Because claims costs have been increasing in recent years, most first-layer excess carriers are seeking double-digit rate hikes and limiting the amount of capacity they are willing to offer on each individual risk, according to the 2021 U.S. Transportation Market Outlook.

"The severity trend has continued to go up, putting significant pressure on the excess auto carriers. Most of them are re-underwriting their portfolio to minimize their exposure in the lower layers," said Andrey Miterin, Area Vice President, Transportation, at RPS.

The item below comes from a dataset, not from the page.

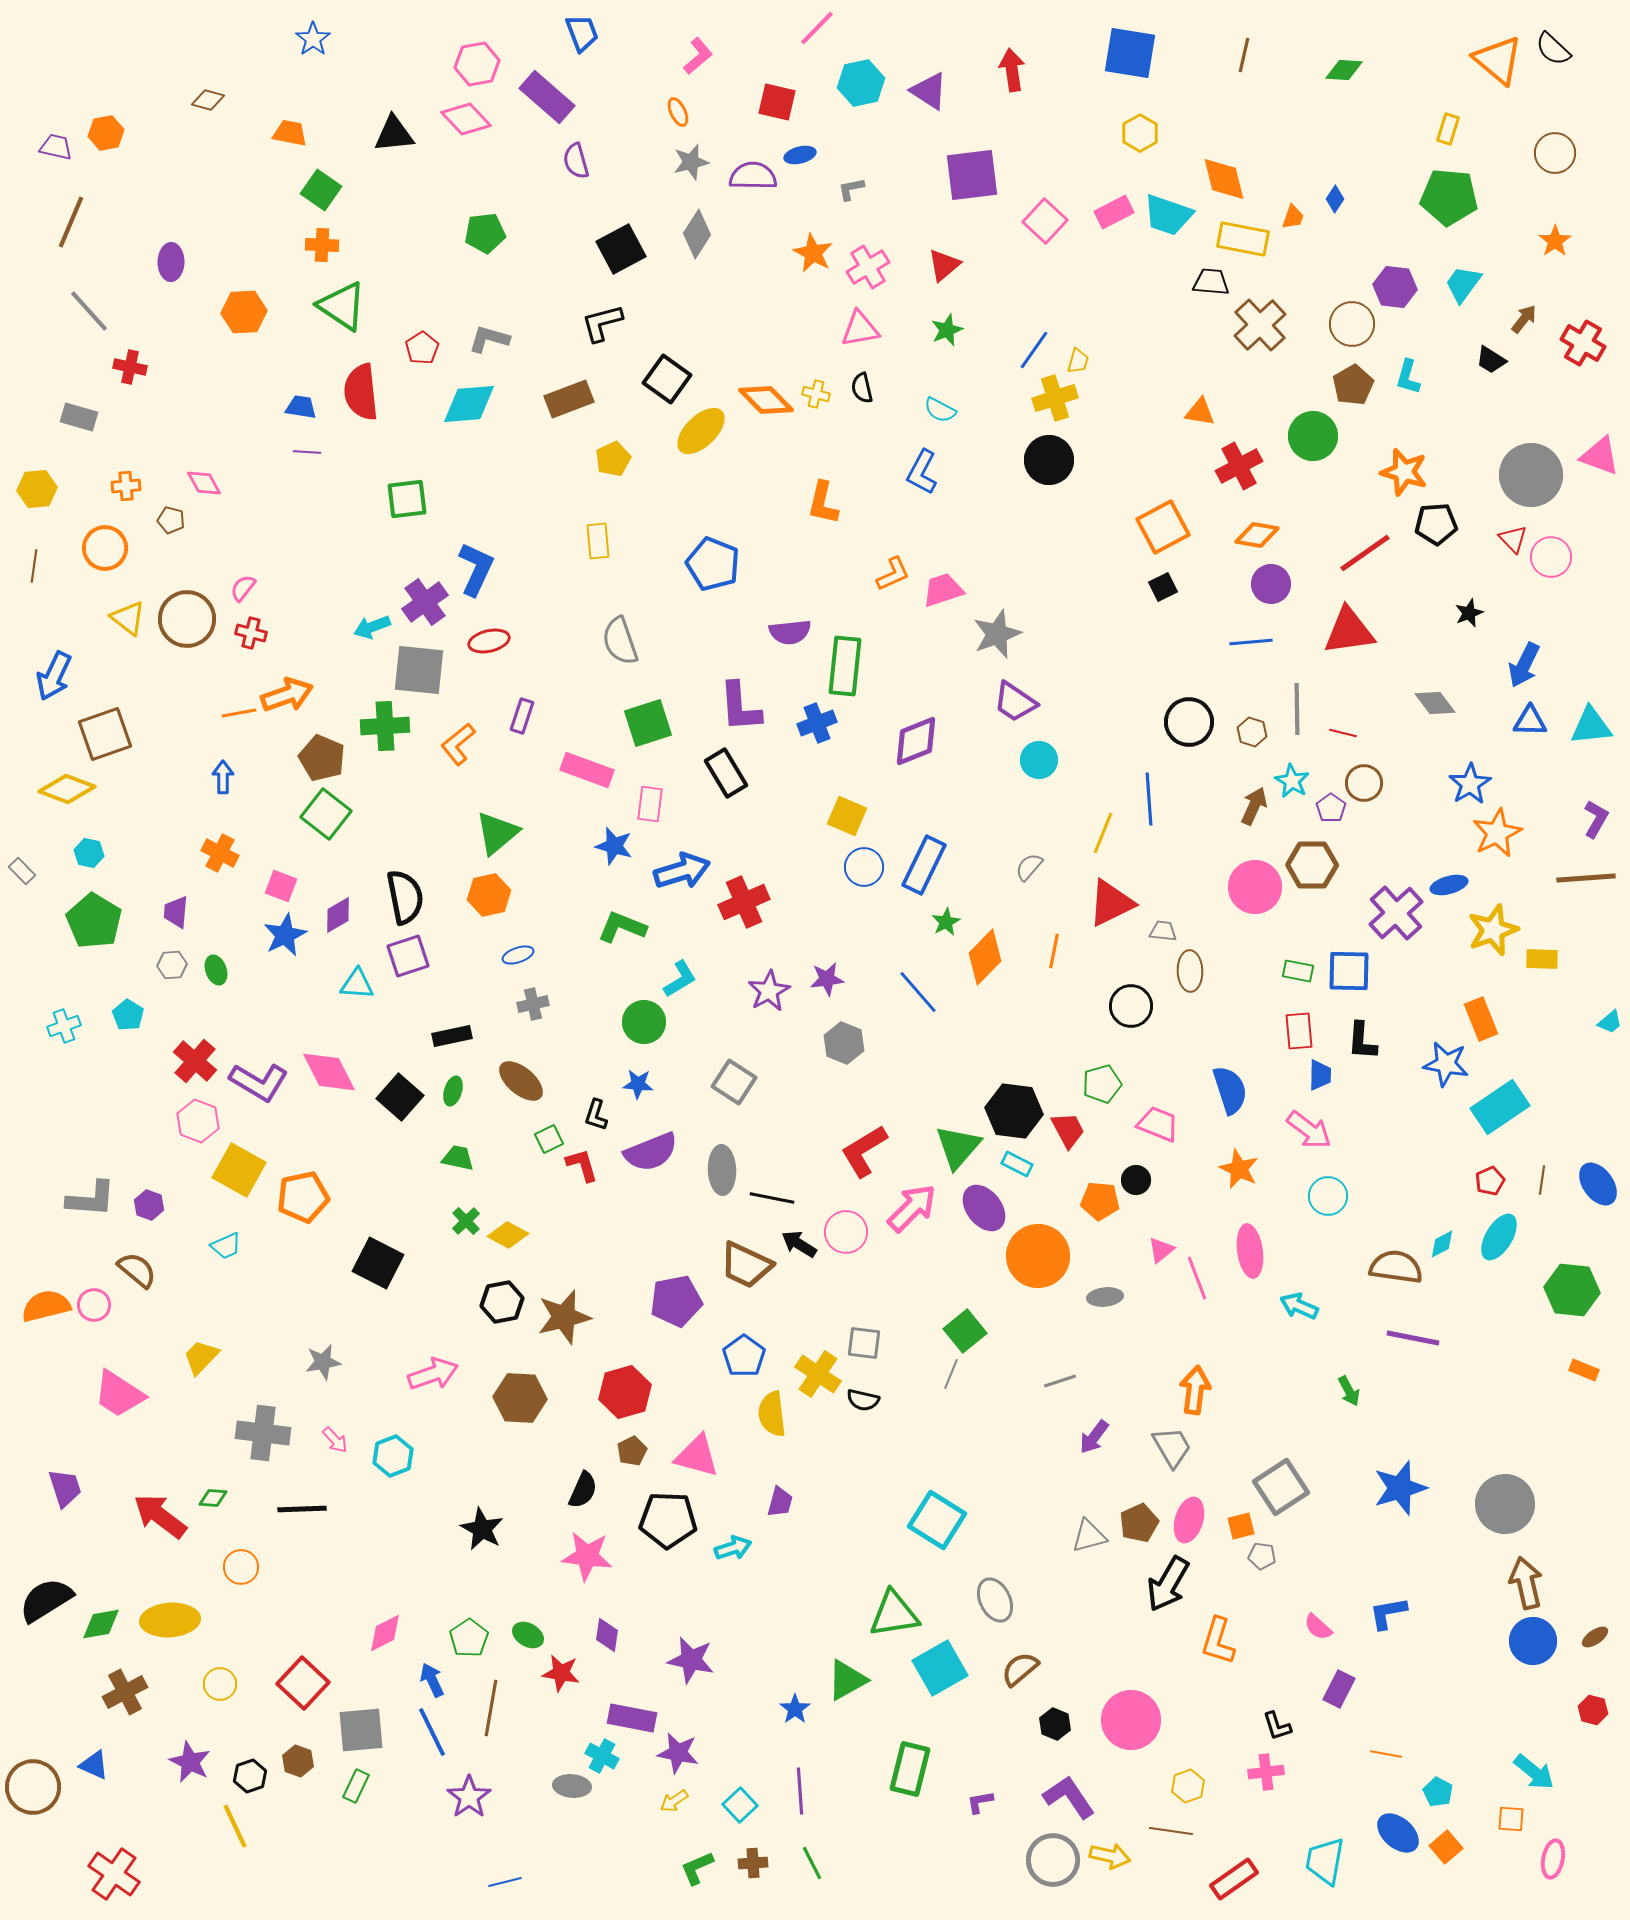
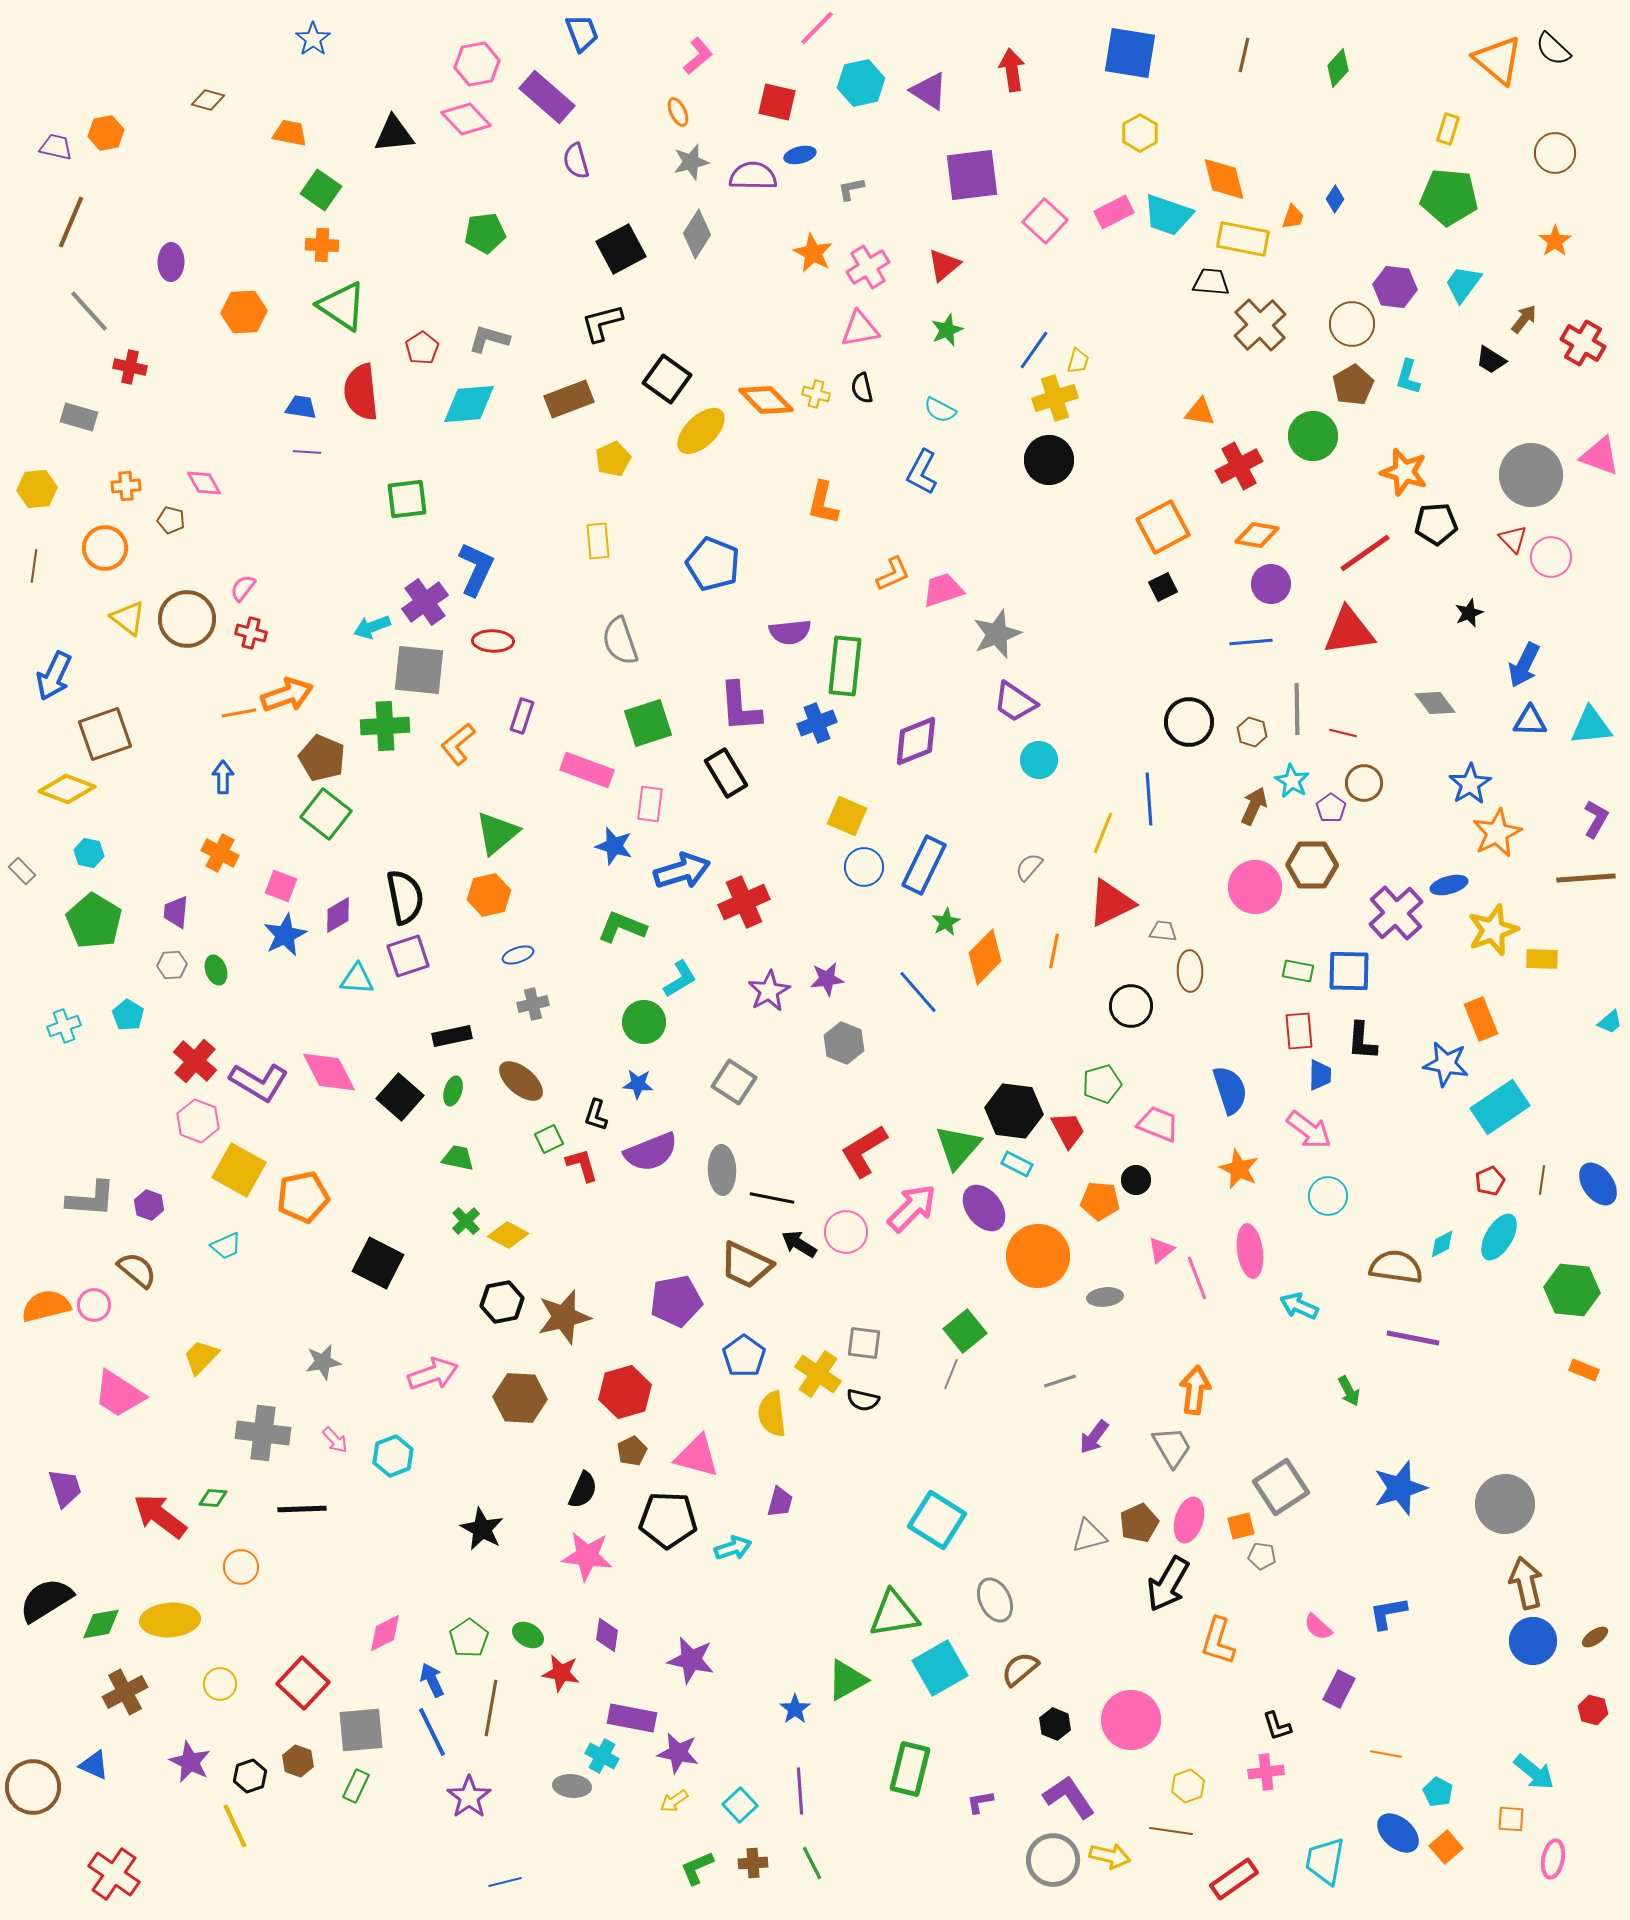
green diamond at (1344, 70): moved 6 px left, 2 px up; rotated 51 degrees counterclockwise
red ellipse at (489, 641): moved 4 px right; rotated 15 degrees clockwise
cyan triangle at (357, 984): moved 5 px up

"Most of the first-layer excess carriers are taking double-digit rate increases, limiting capacity and exposure on each individual risk," he said. As a result, "where historically we would be able get $4 million excess of $1 million with one carrier to get to a typical $5 million, now we have to engage at least one other market to round out the placement. Most of the companies in the lead position would like to offer no more than $2 million in excess coverage."

First-layer excess carriers are also seeking more involvement in claims handling since more and more settlements are piercing their layer.

"We typically place excess above a $1 million primary attachment point. The excess layer is almost becoming almost like a working layer. Claims adjusters and attorneys want to be involved in the bodily injury cases making sure that they're managed properly. Most of the excess carriers are underwriting the risk as well as the primary carrier."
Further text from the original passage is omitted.